Second, the judgment you sent me refers multiple times to the fact the the plaintiff knew about Google, knew how to have his pages uncached, and specifically chose not to do so. In my case, the circumstances are very different - as soon as I learned about the TurnItIn Bot, I immediately asked that my pages no longer be crawled or cached. A few months and several follow-up emails later, you guys got around to it.

Third, web crawlers acquiescing to the wishes of webmasters, as expressed in emails or robots.txt files, is the industry standard. I've never encountered a legitimate business that refused to honour a politely worded request like mine. The only people who deviate from this norm are the spammers and link spammers who crawl the internet looking for email addresses and blogs to spam. iParadigms claims to be a legitimate business, so I expected that your policies and procedures on this issue would mirror those of other legitimate web crawlers.

Fourth, I notice that you haven't said "no" yet. Of course, you also didn't say yes. You mentioned that you want to 'discuss' the issue with me, though so far I seem to be doing most of the talking. :)

Fifth, I read on your website that if universities ask that material be removed from your servers, you will honour that request. Clearly the technical capability exists; I am not sure why this is an issue worthy of discussion.
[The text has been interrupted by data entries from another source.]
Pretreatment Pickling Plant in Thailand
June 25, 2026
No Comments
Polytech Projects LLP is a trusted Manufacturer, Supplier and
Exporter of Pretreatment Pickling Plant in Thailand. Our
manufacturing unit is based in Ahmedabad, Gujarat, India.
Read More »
> I will be happy to discuss this issue with you and hope that we can resolve > any issues without delay.

The ship has sailed on that one - I sent in my original request on December 3, 2005. We're at about the 100 day mark.

Thanks very much for your time,

-Mike
To his credit, he responds quickly, though he ignores the issue completely:
Hello Mike,
Thank you for your email. As per your request earlier this year, we have stopped crawling your website, and will continue to respect the request.
Regards,

Malik
My request had actually been submitted last year, but I decided to let that one slide. But he didn't actually address the issue he originally emailed me about, so:
Thanks Malik,

That is great news. Well, not news really, since Tim already let me know about this.
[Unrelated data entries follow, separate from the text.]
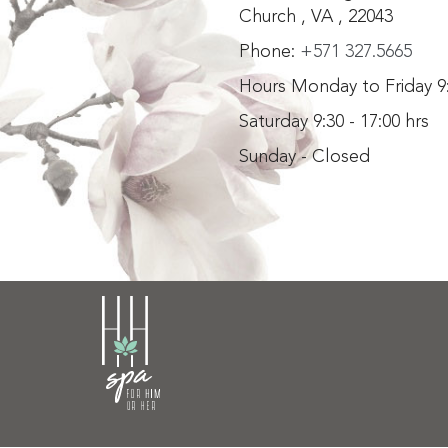
Church , VA , 22043
Phone:
+571 327.5665
Hours Monday to Friday 9:
Saturday 9:30 - 17:00 hrs
Sunday - Closed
I couldn't help but notice that your email specifically avoided the question that you originally emailed me about. What about the information from my website which is currently stored on your servers? Will you follow the accepted standard practice and remove it at my request?

Thanks,

-Mike
On March 14th, they quietly conceded, saying:
Hello Mike,

We will work to have your data removed from our database by the end of next week. I hope that this is acceptable to you.

Regards,
Malik
I'll be following up in a few weeks to make sure they got it done, but what an adventure it was just to get to this point! 100 days, multiple emails, a lot of persistence - just to get them to do something that Google lets me do with the click of a button. Admin Link
 comment on this page - view comments 

A guest says:
[Jun 13th @ 08:12pm]

Just another point you may like to consider. My site was well ranked by Google last year until it had a visit from turnitinbot. Pages disappeared from Google almost immediately afterwards, almost putting me out of business. Coincidence? The bot hasn't been back since - until today that is - just after I'd made Google aware of a new batch of pages! Maybe it's not just the educational sector looking for plagiarism. Draw your own conclusions.


ht says:
[Apr 17th @ 03:47pm]

Hi, i tried the same, but nobody is answering me. I even send them the checksums of my files.
iqukmn honbiuj says:
[Jun 3rd @ 12:12pm]

zrbyhapvi kvwesu ickj zpnjdhwl usvhweqm vmdkieqbj ebmi
careybagsbon says:
[Nov 19th @ 09:58am]

Greetings to all.

Prompt the best online shop on sale of Books.

refresh - add comment - hide

© 2005, Mike Smit. Contents may be hazardous to your health and sanity; use at your own risk.